Sunday, February 15, 2009
With just a few days to go before I slip out of the material energy, the easier it seems to let day-to-day responsiblities slip past too. And that's a little scary when there's so much to be done. This detachment is reminding me of an advanced traveller at a spiritual retreat I attended in New Zealand last January. "You are so conscious" she responded to a question about day-to-day trivia, like arranging schedules, or car keys, or whatever. Clearly my energy, straight out of a frantic Sydney materialistic December, was preventing me from detatching and just enjoying the moment. "That's good" she assured me, kindly noting my devastation at not having made it to the transcendental world. I was a new one here, among full-time transcendental experts. But by the end of the retreat, which was a pretty intense learning experience, I was no longer conscious ... of where were the keys, or the mobile phone charger (having survived more than a week without reception) or even about yesterday. Time seemed unimportant; possibly something to do with rising before 4am daily for meditation? Anyway, a few days in Auckland post-retreat in my newly unconscious state, sharing time and stories with friends from another lifetime, was absolutely blissful. Perhaps I simply haven't regained consciousness! It should be an interesting week.

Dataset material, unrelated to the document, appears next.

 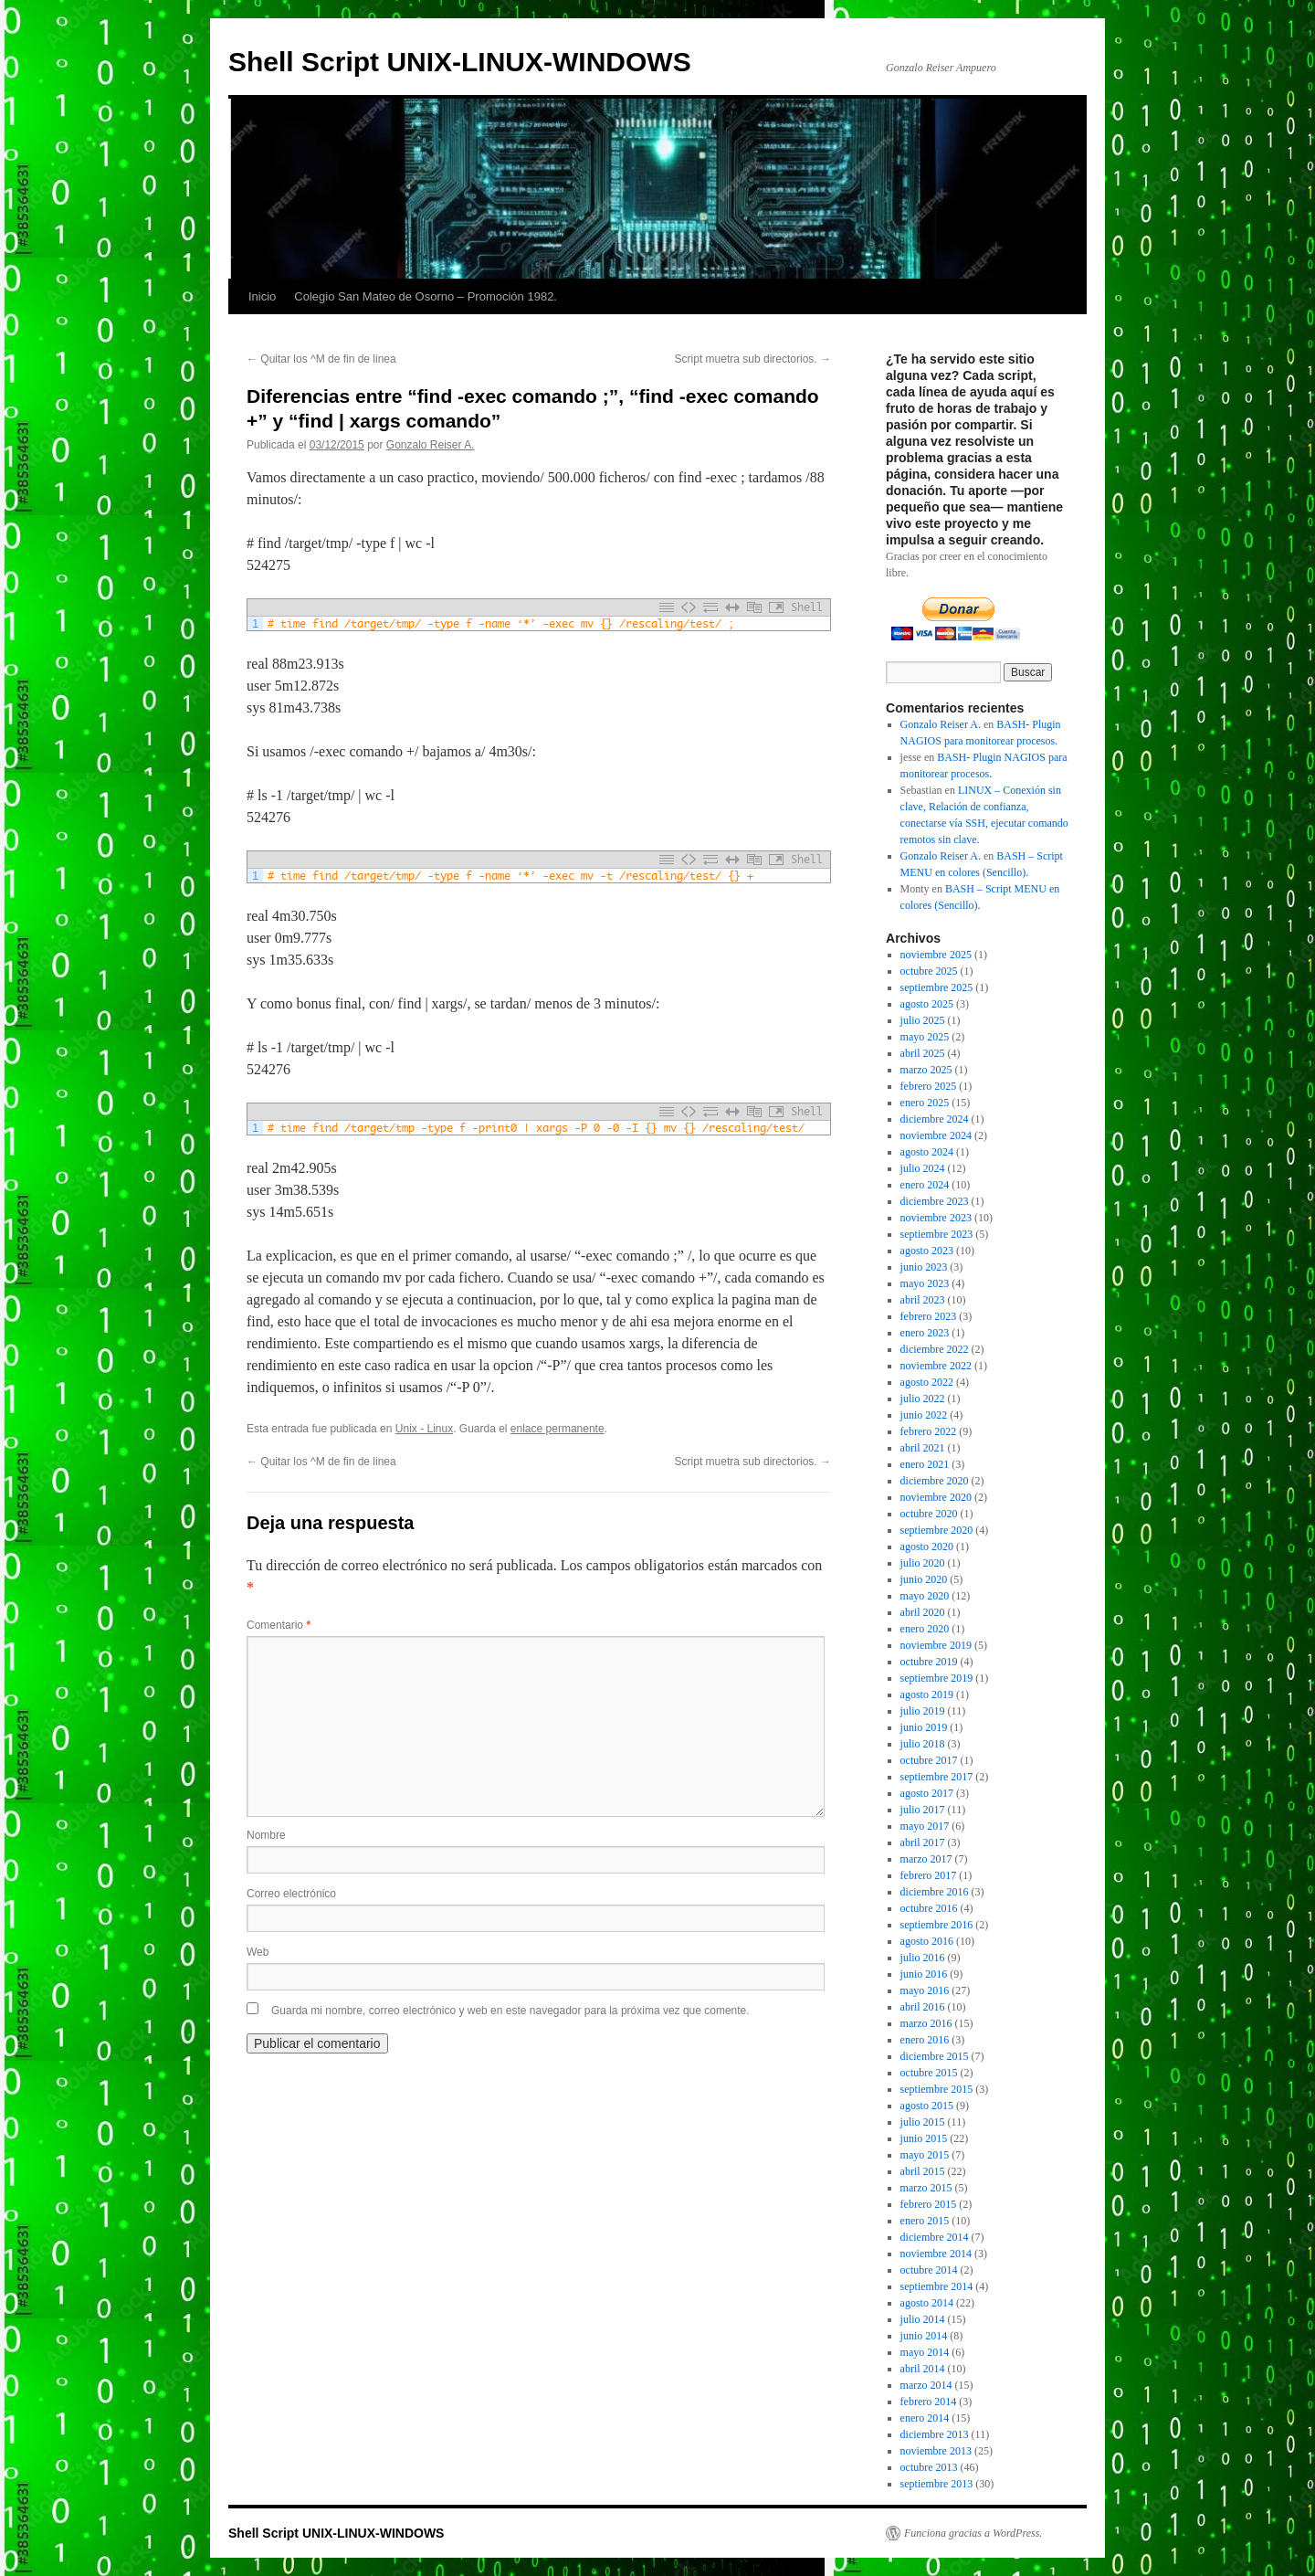 I want to click on noviembre 2019, so click(x=936, y=1645).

Saturday, February 14, 2009
It's not that one needs physically to be in India to experience transcendence, duh! True transcendentalists are just that. But for me the energies in India are not so in-your-face material, so it's like getting instant access to the exquisite taste and touch of a lighter energy - energy not to do with the physical, or with things, but connected to me, to my heart and soul. Don't get me wrong, I'm not saying India's all bliss, yoga and chanting and certainly material energy is in full, vibrant evidence at its best and worst. It's just that in spite of it all, permeating everything, is something rich and beyond words, an unfathomable depth of absolute knowledge long lost, forgotten and out-of-reach in the west, but always there within easy access, if you're open to it.
Next week's trip back to India I've been dreaming about for the last 11 months - that's a month after getting home last time. It feels like a lifetime ago to me, but to everyone else it's 'didn't you just come back from India?' Rishikesh will be a new experience but Vrindavana is the ultimate destination.